Would you restate each line of the data below word for word, without its pictures?

____

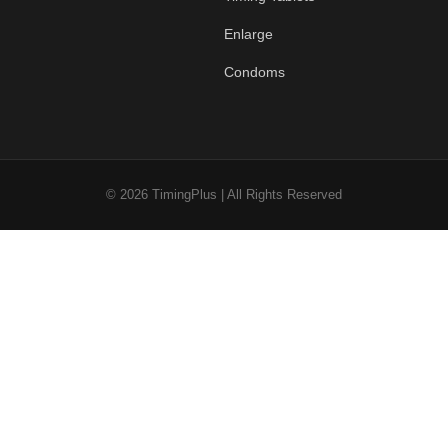
Enlarge
Condoms
© 2026 TimingPlus | All Rights Reserved
0
Cart
Account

____

**Response below:**
Enlarge
Condoms
© 2026 TimingPlus | All Rights Reserved
0
Cart
Account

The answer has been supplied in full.